### SUPPLIED MATERIAL

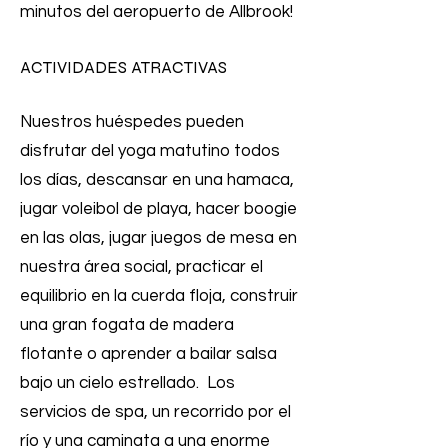
minutos del aeropuerto de Allbrook!
ACTIVIDADES ATRACTIVAS
Nuestros huéspedes pueden
disfrutar del yoga matutino todos
los días, descansar en una hamaca,
jugar voleibol de playa, hacer boogie
en las olas, jugar juegos de mesa en
nuestra área social, practicar el
equilibrio en la cuerda floja, construir
una gran fogata de madera
flotante o aprender a bailar salsa
bajo un cielo estrellado. Los
servicios de spa, un recorrido por el
río y una caminata a una enorme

### TASK ITEM
Go over the data above and copy every line that has the word "jugar" in it.

### OUTPUT FOR THIS EXERCISE
jugar voleibol de playa, hacer boogie
en las olas, jugar juegos de mesa en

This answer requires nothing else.